23Schließlich bleibt anzumerken, daß sich der Senat nicht mehr mit der Frage zu befassen braucht, ob der Kläger die Fristen nach §§ 20 Abs. 1 (1) Satz 3, 22 (4) AKB versäumt hat, nachdem die Beklagte ausdrücklich erklärt hat, sie berufe sich nicht auf die Versäumung irgendeiner Frist (Bl. 290 b d. A.). Soweit sie an ihrer Auffassung festzuhalten scheint, die Folgen des Unfallereignisses vom 28. August 1991 seien nicht zu berücksichtigen, weil es weder zu einer Erst- geschweige denn einer Neufeststellung des Invaliditätsgrades gekommen sei, vermag sie hiermit nicht durchzudringen. Sie hatte es vorprozessual übernommen, durch Einholung eines ärztlichen Gutachtens den Grad der aus dem Unfall vom 13. Oktober 1989 resultierenden Invalidität feststellen zu lassen.

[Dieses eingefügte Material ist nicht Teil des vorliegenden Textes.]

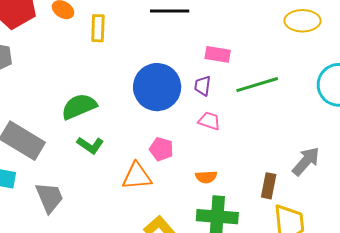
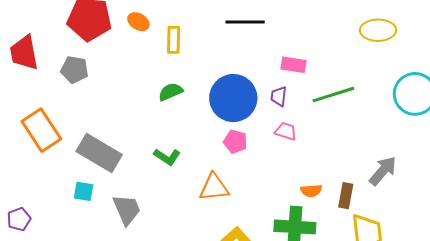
green semicircle: (79, 106) -> (171, 92), moved, size x0.7
pink pentagon: (161, 149) -> (235, 142), moved
orange semicircle: (206, 177) -> (311, 191), moved

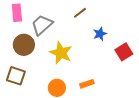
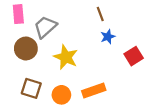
brown line: (80, 13) -> (100, 14), moved, turned -72
brown square: (16, 76) -> (31, 88), moved
orange rectangle: (87, 84) -> (94, 91), size x1.5

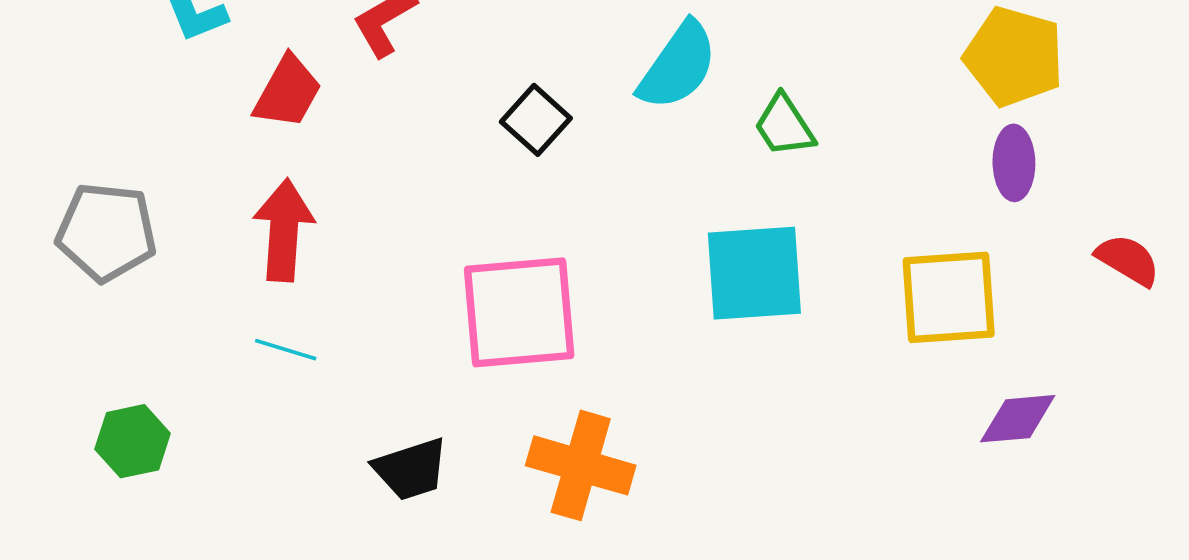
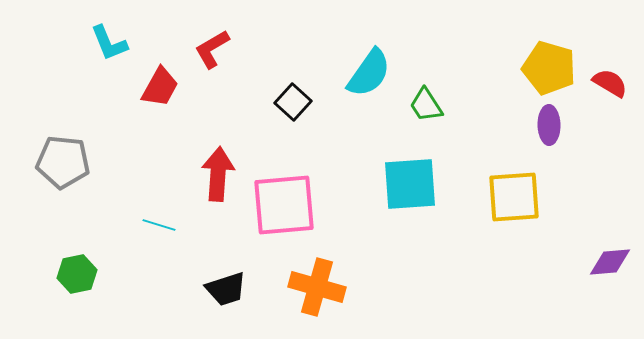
red arrow: (284, 230) -> (218, 174), moved
red semicircle: (1128, 260) -> (610, 83), moved
purple diamond: (1018, 419) -> (610, 262), moved

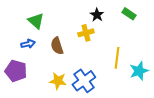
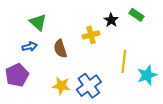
black star: (97, 15) -> (111, 20), moved
purple pentagon: (16, 71) -> (17, 75), turned 30

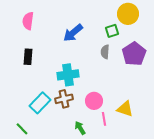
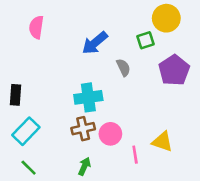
gray semicircle: (105, 52) -> (123, 68), moved, turned 152
black rectangle: (28, 57) -> (16, 95), moved
pink circle: (94, 101) -> (110, 134), moved
cyan rectangle: (40, 103) -> (26, 131), moved
green arrow: (80, 128) -> (84, 166), moved, turned 56

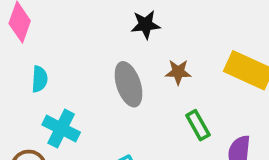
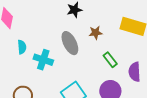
cyan cross: (61, 129) -> (43, 60), moved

Bereits während des laufenden Verfahrens hat der Kläger dann auf die Folgeunfälle hingewiesen und deren Berücksichtigung verlangt. Darin lag konkludent der Antrag auf Neubemessung. Nachdem sich die Erstellung des Gutachtens verzögerte und schließlich das Gutachten des Dr. F. vorlag, das jener für die Unitas-Versicherung gefertigt hatte, hat die Beklagte von eigenen Feststellungen Abstand genommen und das Gutachten des Dr. F. zur Abrechnungsgrundlage gemacht. Dieses Gutachten enthält aber gleichsam eine Erst- und eine Neubemessung, weil es zum einen auf die Invalidität abstellt, die allein auf dem Unfall vom 13. Oktober 1989 beruht, und zum andern auf die Gesamtinvalidität unter Einbeziehung der Folgeunfälle. Damit ist in Ansehung der besonderen Umstände des Regulierungsverfahrens den Bestimmungen des § 22 (4) AKB Genüge getan.
24Die prozessualen Nebenentscheidungen beruhen auf §§ 97 Abs. 1, 708 Nr. 10, 711 ZPO.
25Wert der Beschwer für die Beklagte: über 60.000,00 DM.